= Ikhtiyar al-Din Ai-Taq =

Ikhtiyar al-Din Ai-Taq was an influential amir in western Khurasan following the decline of the Seljuks, and the ruler of Gurgan and Dihistan from 1161 until 1165.

==Career==

Ai-Taq had originally been one of the Seljuk sultan Sanjar's ghulams. When Sanjar was captured by rebellious Ghuzz bands in 1153, Ai-Taq built up an army and quickly established his influence in the western regions of Sanjar's empire.

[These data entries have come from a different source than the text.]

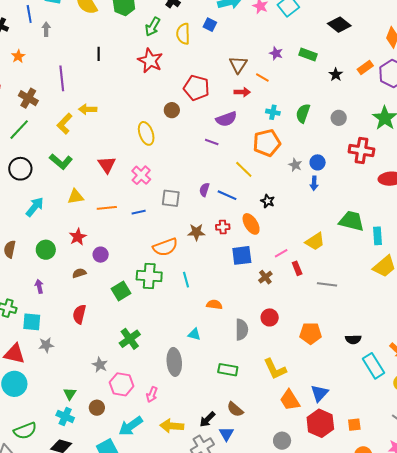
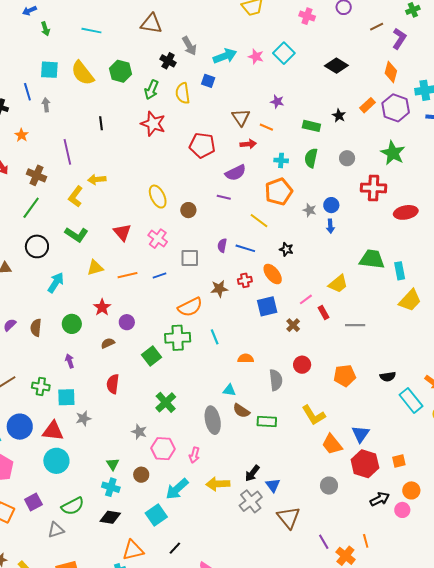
green rectangle: (308, 55) -> (311, 126), moved
brown circle: (172, 110) -> (188, 210), moved
brown semicircle: (235, 409) -> (241, 411), moved

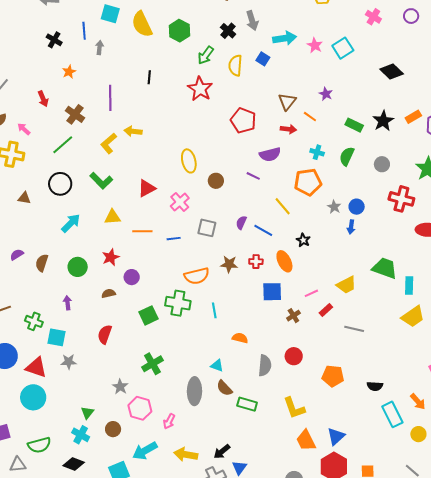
black star: (339, 116) -> (383, 121), size x1.5
red triangle: (122, 232) -> (147, 188), turned 30
red rectangle: (324, 313) -> (326, 310), turned 64

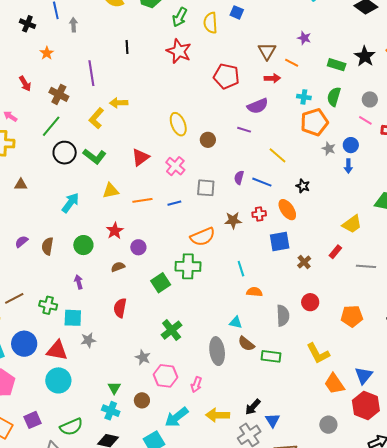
orange pentagon: (308, 182) -> (314, 122), moved
black circle: (60, 184) -> (65, 153), moved
pink line: (311, 293) -> (365, 120), moved, turned 64
cyan line: (214, 310) -> (241, 269), moved

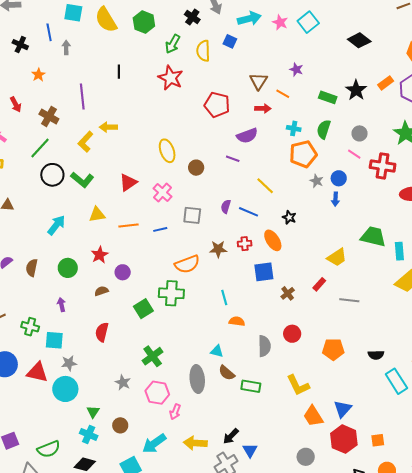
pink hexagon: (165, 376) -> (157, 393), moved
cyan circle: (58, 380) -> (65, 389), moved

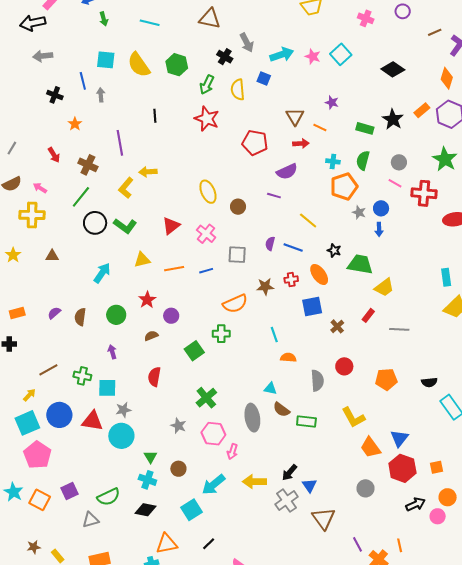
green trapezoid: (373, 236) -> (360, 264), moved
green cross: (171, 293) -> (221, 334), size x0.7

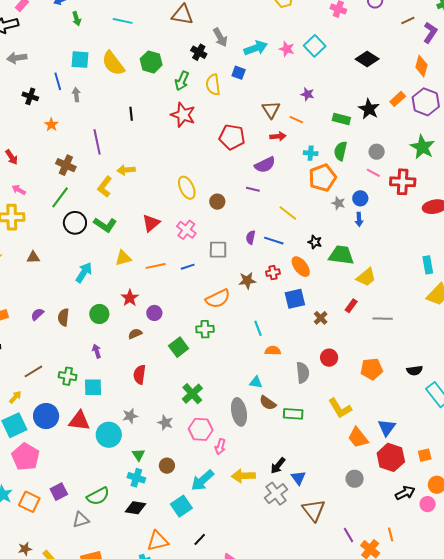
red arrow: (54, 155) -> (12, 157), moved
gray star: (123, 410) -> (130, 416), moved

Ai-Taq had not been the only individual to take advantage of Sanjar's overthrow. In Nishapur another of Sanjar's former ghulams, Mu'ayyid al-Din Ai-Aba, had taken power and had gained control of a significant portion of Khurasan. Relations between Ai-Taq and Ai-Aba quickly soured and by 1158 warfare had broken out among them. Ai-Taq received military assistance from Shah Ghazi Rustam, the Bavandid ruler of Tabaristan. Despite this, his forces were defeated by Ai-Aba and Sultan Mahmud Khan and he was forced to flee to Tabaristan. In the end he was compelled to sue for peace and had to pay off his opponents.

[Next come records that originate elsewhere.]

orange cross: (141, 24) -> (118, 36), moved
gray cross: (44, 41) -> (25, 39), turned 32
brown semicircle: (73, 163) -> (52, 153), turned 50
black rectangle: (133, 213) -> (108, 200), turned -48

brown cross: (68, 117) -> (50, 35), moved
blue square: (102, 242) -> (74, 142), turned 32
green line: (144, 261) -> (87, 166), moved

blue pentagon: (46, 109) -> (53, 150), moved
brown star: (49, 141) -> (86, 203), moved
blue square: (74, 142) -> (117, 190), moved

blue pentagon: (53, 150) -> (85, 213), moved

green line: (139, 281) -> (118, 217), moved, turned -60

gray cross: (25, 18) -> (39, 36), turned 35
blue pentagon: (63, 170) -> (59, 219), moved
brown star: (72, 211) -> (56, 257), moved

In around 1160 Ai-Taq was attacked by a force of Ghuzz under their chief Yaghmur. Despite Bavandid support, he was defeated and was forced to flee. He made his way to Khwarezm, where the Khwarezmshah Il-Arslan supplied him with assistance. This enabled him to establish himself in Gurgan and Dihistan, where he acknowledged the suzerainty of Il-Arslan. Unfortunately for him, however, he eventually lost the support of the shah, and a Khwarezmid army expelled him from Dihistan in 1165.